I write separately to highlight the deficiencies in the order of the Board of Immigration Appeals (“BIA”), which lead me to conclude that the BIA did not affirm the adverse credibility determination of the Immigration Judge (“IJ”). The government concedes that the IJ denied relief in a decision that “turned on” an adverse, credibility determination. However, the BIA order gives no indication that it affirmed based on adverse credibility. The
First, the BIA cites 8 U.S.C. § 1158(a)(2)(B), the provision establishing the one-year filing deadline for asylum applications. The IJ’s decision makes no mention of this deadline because the petitioner’s application was timely.
Second, the BIA cites INS v. Cardoza-Fonseca, 480 U.S. 421, 107 S.Ct. 1207, 94 L.Ed.2d 434 (1987), which held that the “well-founded fear of persecution” standard for asylum eligibility is a less demanding standard than the “more likely than not” standard for withholding of deportation. Id. at 448-49, 107 S.Ct. 1207. Because the IJ found that the petitioner was not credible, neither standard was relevant to the IJ’s decision.
Third, the BIA cites INS v. Stevic, 467 U.S. 407, 104 S.Ct. 2489, 81 L.Ed.2d 321 (1984), which held that to be entitled to withholding of deportation, an individual’s application must “be supported by evidence establishing that it is more likely than not that the alien would be subject to persecution on one of the specified grounds.” Id. at 430, 104 S.Ct. 2489. Again, because the IJ found that the petitioner was not credible, this standard was not relevant to the IJ’s decision.

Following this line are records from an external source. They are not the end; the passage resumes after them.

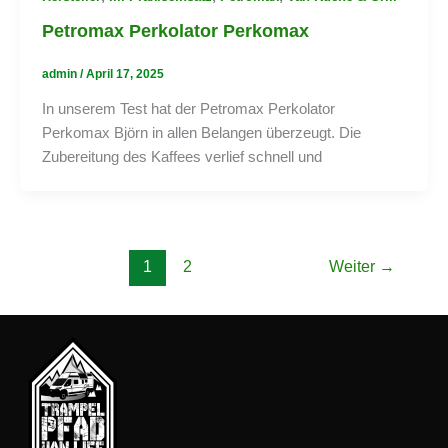
Petromax Perkolator Perkomax
admin
/
April 17, 2025
In unserem Test hat der Petromax Perkolator
Perkomax Björn in allen Belangen überzeugt. Die
Zubereitung des Kaffees verlief schnell und
1
2
Weiter
→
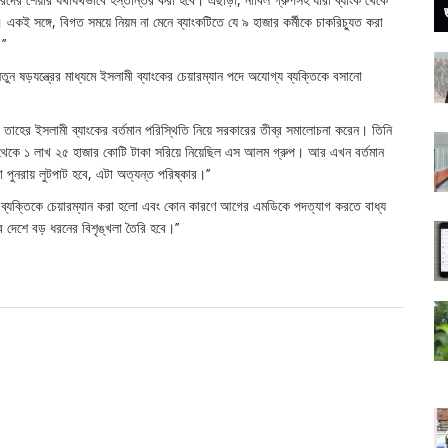
। একই সঙ্গে, বিগত সময়ে নিয়ম না মেনে ব্যাংকটিতে যে ৯ হাজার কর্মীকে চাকরিচ্যুত করা
’’
 ষড়যন্ত্রের মাধ্যমে ইসলামী ব্যাংকের চেয়ারম্যান পদে অযোগ্য ব্যক্তিকে বসানো
 তাহের ইসলামী ব্যাংকের বর্তমান পরিস্থিতি নিয়ে সরকারের তীব্র সমালোচনা করেন। তিনি
ক থেকে ১ লাখ ২৫ হাজার কোটি টাকা সরিয়ে নিয়েছিল এস আলম গ্রুপ। আর এখন বর্তমান
পুনরায় লুটপাট হবে, এটা অত্যন্ত পরিষ্কার।’’
্ত ব্যক্তিকে চেয়ারম্যান করা হলো এবং কোন কারণে আগের এমডিকে পদত্যাগ করতে বাধ্য
ে দেশে বড় ধরনের বিশৃঙ্খলা তৈরি হবে।’’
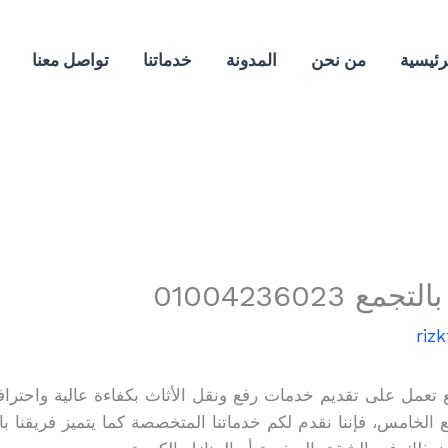
رئيسية
من نحن
المدونة
خدماتنا
تواصل معنا
0100423602
riz
تعمل على تقديم خدمات رفع ونقل الأثاث بكفاءة عالية واحتراف
 الخامس، فإننا نقدم لكم خدماتنا المتخصصة كما يتميز فريقنا با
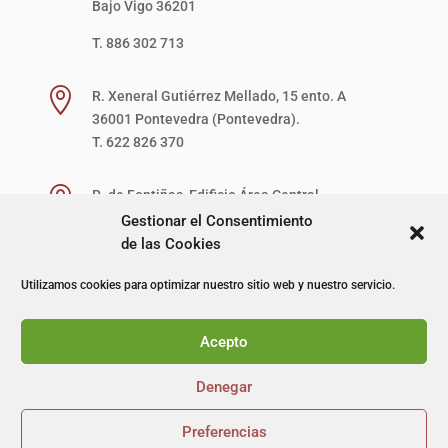
Bajo Vigo 36201
T. 886 302 713

R. Xeneral Gutiérrez Mellado, 15 ento. A
36001 Pontevedra (Pontevedra).
T. 622 826 370

R. de Fontiñas, Edificio Área Central,
1ª Planta, Local 27-D (zona verde)
Gestionar el Consentimiento
15707 Santiago de Compostela (A Coruña).
de las Cookies
T. 622 867 621
Utilizamos cookies para optimizar nuestro sitio web y nuestro servicio.
© I+D Capacitación Profesional
Acepto
Denegar
Preferencias


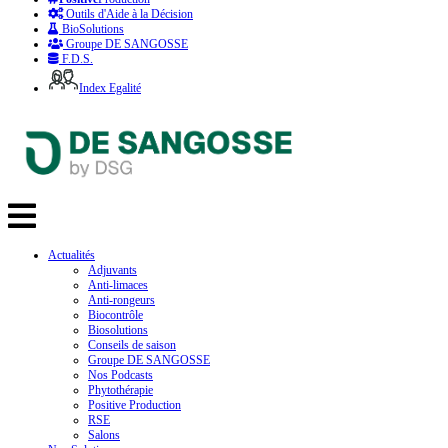
Outils d'Aide à la Décision
BioSolutions
Groupe DE SANGOSSE
F.D.S.
Index Egalité
Actualités
Adjuvants
Anti-limaces
Anti-rongeurs
Biocontrôle
Biosolutions
Conseils de saison
Groupe DE SANGOSSE
Nos Podcasts
Phytothérapie
Positive Production
RSE
Salons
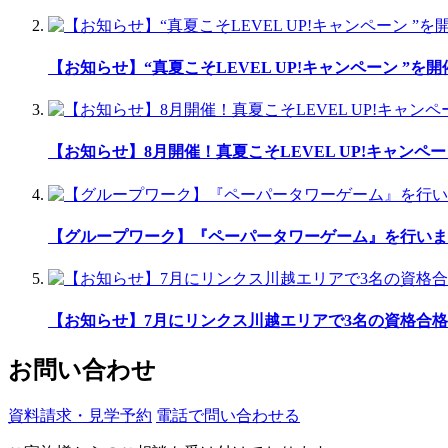
【お知らせ】“真夏こそLEVEL UP!キャンペーン ”を
【お知らせ】8月開催！真夏こそLEVEL UP!キャンペー
【グループワーク】『ペーパータワーゲーム』を行いま
【お知らせ】7月にリンクス川越エリアで3名の資格合格
お問い合わせ
資料請求・見学予約
電話で問い合わせる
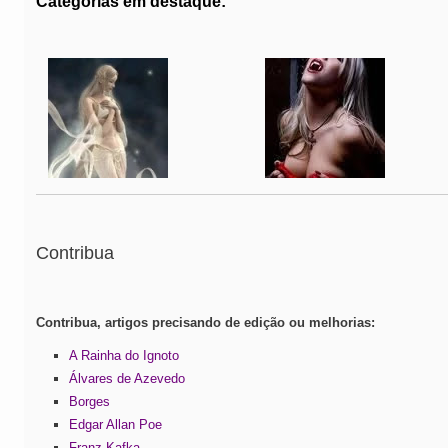
Categorias em destaque:
Contribua
Contribua, artigos precisando de edição ou melhorias:
A Rainha do Ignoto
Álvares de Azevedo
Borges
Edgar Allan Poe
Franz Kafka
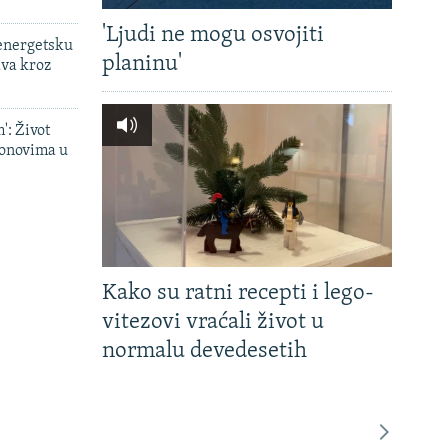
'Ljudi ne mogu osvojiti
 energetsku
planinu'
ava kroz
': Život
onovima u
Kako su ratni recepti i lego-
vitezovi vraćali život u
normalu devedesetih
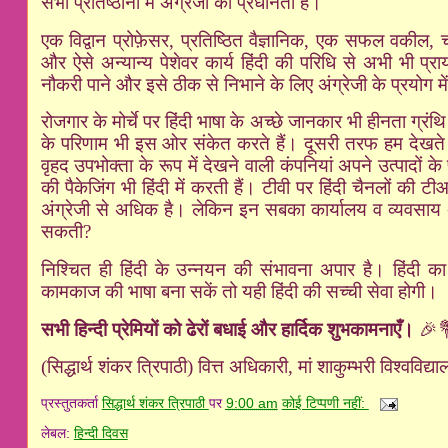
सभी प्रतिष्ठानों में अंग्रेजी की प्रधानता है।
एक विद्वान प्रोफ़ेसर
,
प्रतिष्ठित वैज्ञानिक
,
एक सफल वकील
,
च
और ऐसे अन्यान्य पेशेवर कार्य हिंदी की परिधि से अभी भी प्र
नौकरी पाने और इसे ठीक से निभाने के लिए अंग्रेजी के प्रयोग म
रोजगार के मोर्चे पर हिंदी भाषा के अच्छे जानकार भी हीनता ग्रंथ
के परिणाम भी इस ओर संकेत करते हैं। दूसरी तरफ हम देखते हैं क
वृहद उपभोक्ता के रूप में देखने वाली कंपनियां अपने उत्पादों के प
की पैकेजिंग भी हिंदी में करती हैं। टीवी पर हिंदी चैनलों की ट
अंग्रेजी से अधिक है। लेकिन इन सबका कार्यालय व व्यवसाय अंग्
सकती
?
निश्चित ही हिंदी के उन्नयन की संभावना अपार है। हिंदी का
कामकाज की भाषा बना सकें तो यही हिंदी की सच्ची सेवा होगी।
सभी हिन्दी प्रेमियों को ढेरों बधाई और हार्दिक शुभकामनाएँ।
🎉
(सिद्धार्थ शंकर त्रिपाठी) वित्त अधिकारी
,
मां शाकुम्भरी विश्वविद्
प्रस्तुतकर्ता
सिद्धार्थ शंकर त्रिपाठी
पर
9:00 am
कोई टिप्पणी नहीं:
लेबल:
हिन्दी दिवस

Fourth, the BIA cites Zheng v. Ashcroft, 332 F.3d 1186 (9th Cir.2003), which held that when an individual claims entitlement to relief under the Convention Against Torture (“CAT”) because of the conduct of non-governmental actors, that individual need not show that the “government is willfully accepting of the torture of its citizens by a third party” in order to show government acquiescence. Id. at 1197. Zheng is irrelevant to the IJ’s decision, because all of the petitioner’s allegations involved government actors.

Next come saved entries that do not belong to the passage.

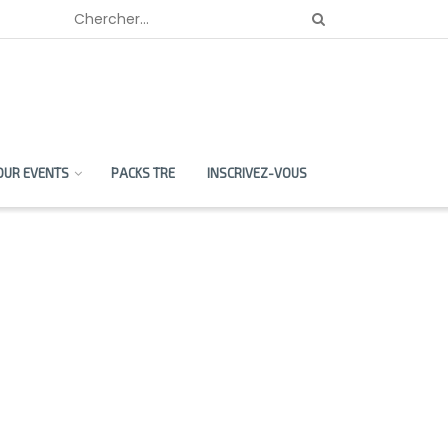
OUR EVENTS
PACKS TRE
INSCRIVEZ-VOUS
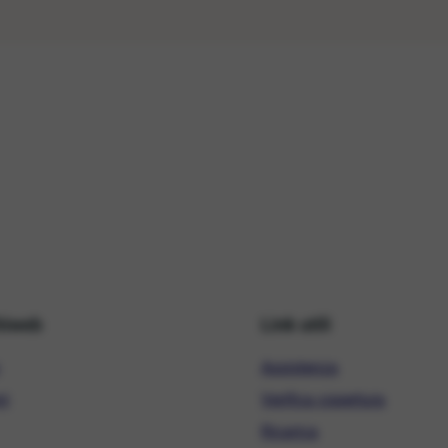
hiweb
Link utili
Assistenza
ni
Verifica copertura
Ricarica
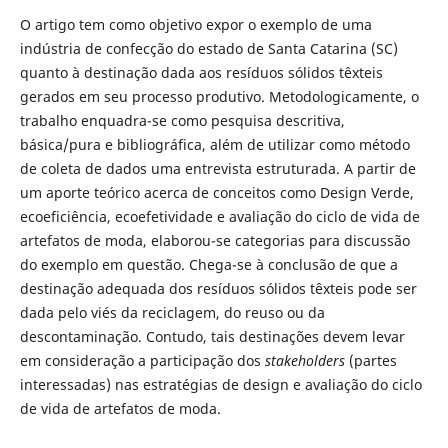
O artigo tem como objetivo expor o exemplo de uma
indústria de confecção do estado de Santa Catarina (SC)
quanto à destinação dada aos resíduos sólidos têxteis
gerados em seu processo produtivo. Metodologicamente, o
trabalho enquadra-se como pesquisa descritiva,
básica/pura e bibliográfica, além de utilizar como método
de coleta de dados uma entrevista estruturada. A partir de
um aporte teórico acerca de conceitos como Design Verde,
ecoeficiência, ecoefetividade e avaliação do ciclo de vida de
artefatos de moda, elaborou-se categorias para discussão
do exemplo em questão. Chega-se à conclusão de que a
destinação adequada dos resíduos sólidos têxteis pode ser
dada pelo viés da reciclagem, do reuso ou da
descontaminação. Contudo, tais destinações devem levar
em consideração a participação dos
stakeholders
(partes
interessadas) nas estratégias de design e avaliação do ciclo
de vida de artefatos de moda.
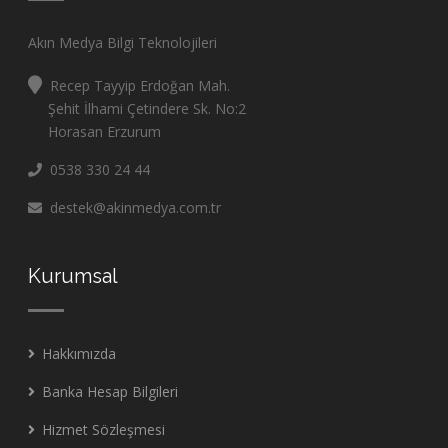
Akın Medya Bilgi Teknolojileri
Recep Tayyip Erdoğan Mah.
Şehit İlhami Çetindere Sk. No:2
Horasan Erzurum
0538 330 24 44
destek@akinmedya.com.tr
Kurumsal
Hakkımızda
Banka Hesap Bilgileri
Hizmet Sözleşmesi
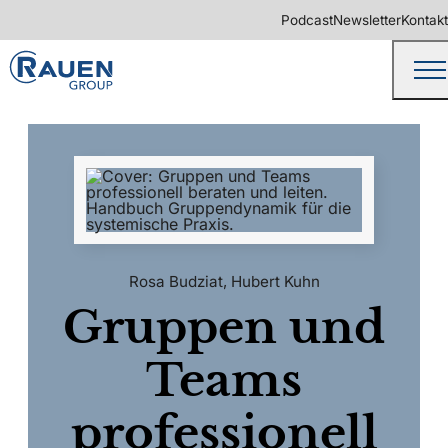
Podcast
Newsletter
Kontakt
Rosa Budziat
,
Hubert Kuhn
Gruppen und
Teams
professionell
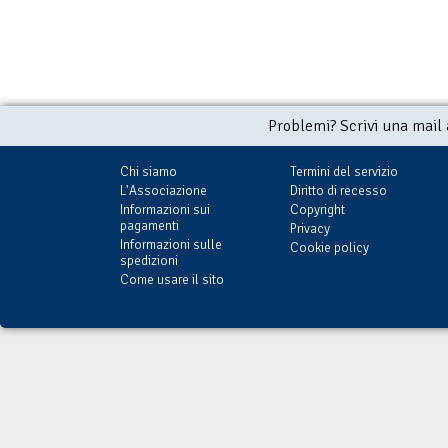
Problemi? Scrivi una mail
Chi siamo
Termini del servizio
L'Associazione
Diritto di recesso
Informazioni sui
Copyright
pagamenti
Privacy
Informazioni sulle
Cookie policy
spedizioni
Come usare il sito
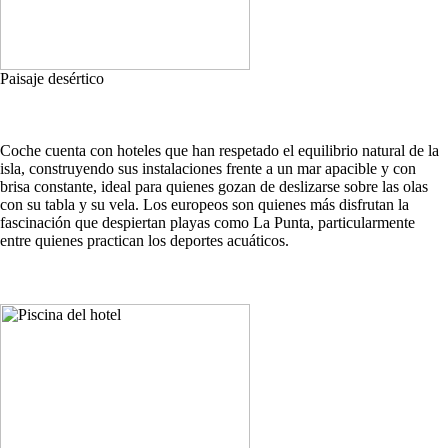
Paisaje desértico
Coche cuenta con hoteles que han respetado el equilibrio natural de la
isla, construyendo sus instalaciones frente a un mar apacible y con
brisa constante, ideal para quienes gozan de deslizarse sobre las olas
con su tabla y su vela. Los europeos son quienes más disfrutan la
fascinación que despiertan playas como La Punta, particularmente
entre quienes practican los deportes acuáticos.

Fifth, the BIA cites Matter of S-V-, 22 I. & N. Dec. 1306 (BIA 2000), the CAT acquiescence case overruled by Zheng. Zheng, 332 F.3d at 1192, 1197; see Ochoa v. Gonzales, 406 F.3d 1166, 1172 (9th Cir. 2005). Matter of S-V- is not only irrelevant — it is no longer good law.

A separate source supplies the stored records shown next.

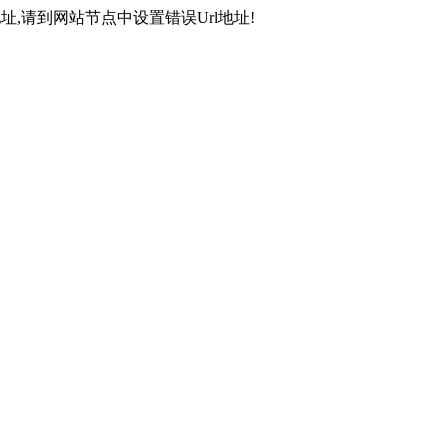
,请到网站节点中设置错误Url地址!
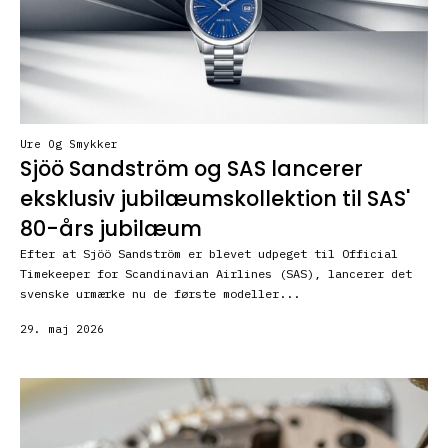
Ure Og Smykker
Sjöö Sandström og SAS lancerer
eksklusiv jubilæumskollektion til SAS'
80-års jubilæum
Efter at Sjöö Sandström er blevet udpeget til Official
Timekeeper for Scandinavian Airlines (SAS), lancerer det
svenske urmærke nu de første modeller...
29. maj 2026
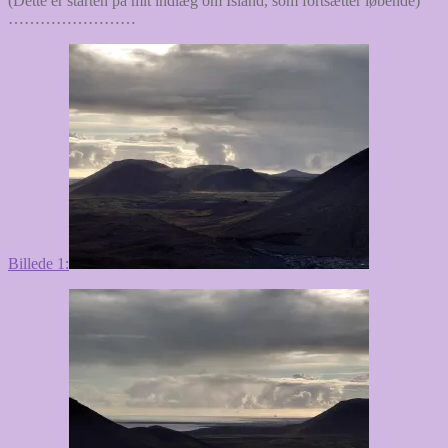
(Dette er starten på mit indlæg om Island, som fortsætter løbende)
……………………
Billede 1:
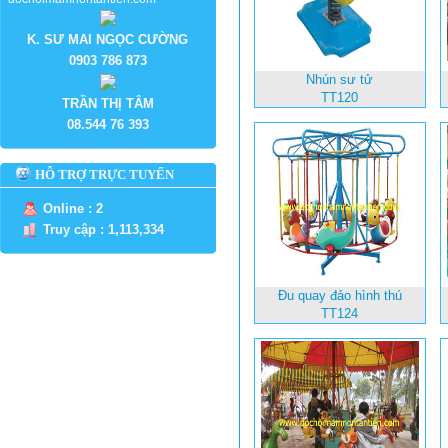
K. SƯ MAI NGỌC CƯỜNG
0903 786 873
Nhún sư tử
TT120
TRẦN THỊ TÂM
08.544 76 393
HỖ TRỢ TRỰC TUYẾN
Online : 2
Truy cập : 1,113,334
Đu quay đảo hình thú
TT124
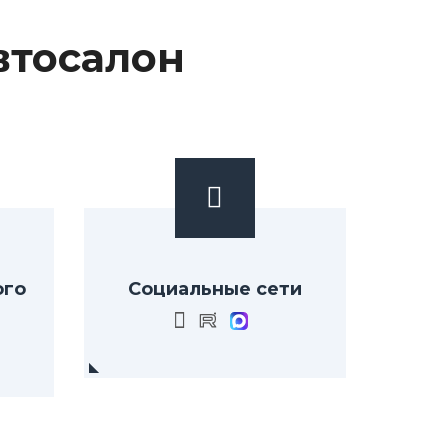
втосалон
ого
Социальные сети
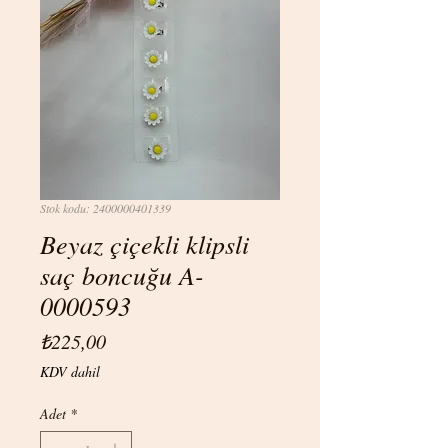
Stok kodu: 2400000401339
Beyaz çiçekli klipsli
saç boncuğu A-
0000593
Fiyat
₺225,00
KDV dahil
Adet
*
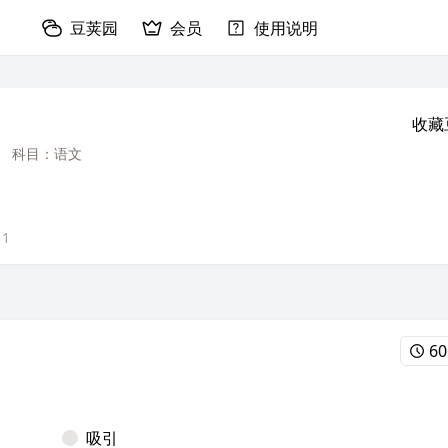
豆荚园
会员
使用说明
收藏
科目：语文
11
60
吸引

The only language that even remotely suggests that the BIA affirmed the IJ’s adverse credibility determination is the penultimate sentence of the order, which states, “Inasmuch as we are in agreement with the Immigration Judge’s decision, we affirm his decision based upon and for the reasons set forth therein.” Given the bizarre and illogical combination of citations in the BIA order, and the BIA’s utter failure to give any indication that it was cognizant of the actual basis for the IJ’s decision, I do not think this sentence is sufficient to demonstrate that the BIA actually affirmed the IJ’s adverse credibility determination.
I nonetheless concur in the judgment. Assuming, as the BIA appeal’s to do, that the petitioner was credible, cf. Krotova v. Gonzales, 416 F.3d 1080, 1084 (9th Cir. 2005), a reasonable adjudicator would not be compelled to find that the petitioner has suffered past persecution, that he has a well-founded fear of future persecution, or that. it is more likely than not that he would be tortured if removed to Armenia. See Prasad v. INS, 47 F.3d 336, 339-40 (9th Cir.1995); 8 C.F.R. § 1208.16(c)(2).